Though the above overall pathway is known for decades, the detailed mechanisms for the assembly, DNA packaing, and infection are still largely uncertain. We are interested in understanding these processes using a structural approach, primarily with cryo-EM imaging and 3-D reconstruction. Tailed ds Bacteriophages;  Assembly, maturation and infection; http://jiang.bio.purdue.edu/


Full-size image (40 K)


Packaging of Bacteriophage T7 DNA Concatemers in Vitro;

A hypothesized pathway that explains cooperativity during in vivo packaging of concatemer-associated T7 genomes. (a) A complex of a T7 concatemer and two procapsids (labeled 1 and 2) is shown. Each procapsid binds the concatemer at two identical sites.
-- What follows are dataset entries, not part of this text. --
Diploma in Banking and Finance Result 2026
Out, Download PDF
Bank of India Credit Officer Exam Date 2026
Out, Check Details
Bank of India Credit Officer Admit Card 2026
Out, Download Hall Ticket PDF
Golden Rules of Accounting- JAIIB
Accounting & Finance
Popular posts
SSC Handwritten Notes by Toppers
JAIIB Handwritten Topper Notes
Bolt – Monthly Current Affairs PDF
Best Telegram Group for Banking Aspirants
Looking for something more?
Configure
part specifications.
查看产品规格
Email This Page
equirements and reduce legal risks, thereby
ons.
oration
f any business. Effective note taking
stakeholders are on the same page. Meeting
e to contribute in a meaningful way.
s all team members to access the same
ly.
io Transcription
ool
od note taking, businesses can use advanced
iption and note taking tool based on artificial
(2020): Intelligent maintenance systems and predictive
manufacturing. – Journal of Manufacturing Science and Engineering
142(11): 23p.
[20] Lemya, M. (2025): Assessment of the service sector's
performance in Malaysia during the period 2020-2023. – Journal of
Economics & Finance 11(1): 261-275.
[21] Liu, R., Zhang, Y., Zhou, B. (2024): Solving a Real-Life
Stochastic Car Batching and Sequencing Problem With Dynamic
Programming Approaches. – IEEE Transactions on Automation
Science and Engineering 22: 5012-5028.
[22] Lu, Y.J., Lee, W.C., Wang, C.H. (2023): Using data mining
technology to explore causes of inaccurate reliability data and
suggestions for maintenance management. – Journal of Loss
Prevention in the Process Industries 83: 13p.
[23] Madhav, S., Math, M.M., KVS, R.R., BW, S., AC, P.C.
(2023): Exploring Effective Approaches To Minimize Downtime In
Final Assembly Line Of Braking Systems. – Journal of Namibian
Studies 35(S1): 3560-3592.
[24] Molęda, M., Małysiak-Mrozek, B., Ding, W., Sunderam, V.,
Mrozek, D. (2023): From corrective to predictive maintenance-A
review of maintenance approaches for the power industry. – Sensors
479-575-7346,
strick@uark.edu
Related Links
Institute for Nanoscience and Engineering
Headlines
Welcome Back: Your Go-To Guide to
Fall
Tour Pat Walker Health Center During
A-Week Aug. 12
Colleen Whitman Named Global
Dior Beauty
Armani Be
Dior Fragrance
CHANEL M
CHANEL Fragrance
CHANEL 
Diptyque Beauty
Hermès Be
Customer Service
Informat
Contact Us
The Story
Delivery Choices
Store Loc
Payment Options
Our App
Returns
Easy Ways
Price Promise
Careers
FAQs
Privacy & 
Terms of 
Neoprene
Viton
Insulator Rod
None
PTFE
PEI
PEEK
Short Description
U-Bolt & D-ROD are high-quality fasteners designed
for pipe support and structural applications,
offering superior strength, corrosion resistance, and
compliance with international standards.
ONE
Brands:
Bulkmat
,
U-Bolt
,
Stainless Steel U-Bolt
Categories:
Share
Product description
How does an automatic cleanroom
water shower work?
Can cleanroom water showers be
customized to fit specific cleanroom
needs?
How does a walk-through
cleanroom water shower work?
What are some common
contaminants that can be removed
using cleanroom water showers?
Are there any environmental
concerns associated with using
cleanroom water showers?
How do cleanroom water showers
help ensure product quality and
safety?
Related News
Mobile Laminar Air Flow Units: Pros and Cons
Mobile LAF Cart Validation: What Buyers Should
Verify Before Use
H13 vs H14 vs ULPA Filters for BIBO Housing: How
Each site is a previously described Pac B site ( Fujisawa and Hearing, 1994), one near the right end of each of two successive genomes in the concatemer. A hairpin-primed replicative branch duplicates the terminal repeat. The terminal repeat is indicated by filling the space between the two strands of a DNA double helix; an arrow within a DNA strand indicates replication of this strand. Each lobe observed by light microscopy corresponds to a capsid-associated loop of DNA drawn here. (b) After triggering that depends on formation of the complex in (a), the first of two cleavages occurs to initiate DNA packaging. (c) A freshly cleaved right end enters while the procapsid, capsid I, converts to the larger, more angular capsid, capsid II. (d) DNA both finishes entry and undergoes a terminal cleavage near the hairpin formed by replication. L, left; R, right end of a T7 genome. The initiating cleavage of at least the first genome shown in (b) has previously been found to occur ( Sun et al., 1997) while the concatemer is part of a larger DNA network. In the figure, DNA network-associated initiating cleavages are not distinguished from initiating cleavages that occur after a concatemer is released from the DNA network. The events observed in Figure 3, Figure 4 and Figure 5 are both the entry of DNA and the terminating cleavage in (c) and (d). The complexes of Figure 3, Figure 4 and Figure 5 have additional capsids that, for simplicity, are not drawn here. In the pathway shown here, cleavage separates lobes before the separation is visible by light microscopy. In (c), end-first entry of DNA is drawn for simplicity. However, entry as a right end loop is equally compatible with the data. For visibility, the relative sizes of DNA, replicative branch, terminal repeat, and capsid have been altered. Mao Sun,Donna LouiePhilip Serwer;  http://www.sciencedirect.com/


Note ;  Add on- some notes is taken from different authors and students update them.